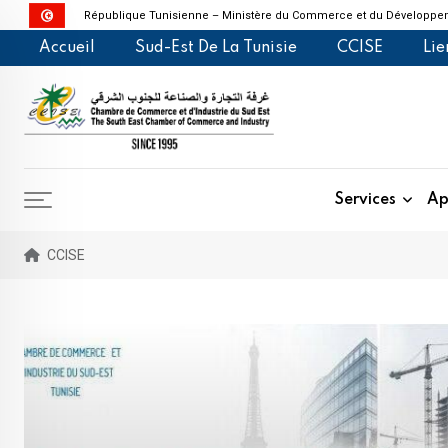
République Tunisienne – Ministère du Commerce et du Développem
Skip
Accueil
Sud-Est De La Tunisie
CCISE
Lie
to
content
Services
Ap
CCISE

********

◆ **Aim of the task**:
Every line above should be printed again word for word, without its pictures.

◆ **The answer**:
République Tunisienne – Ministère du Commerce et du Développem
Skip
Accueil
Sud-Est De La Tunisie
CCISE
Lie
to
content
Services
Ap
CCISE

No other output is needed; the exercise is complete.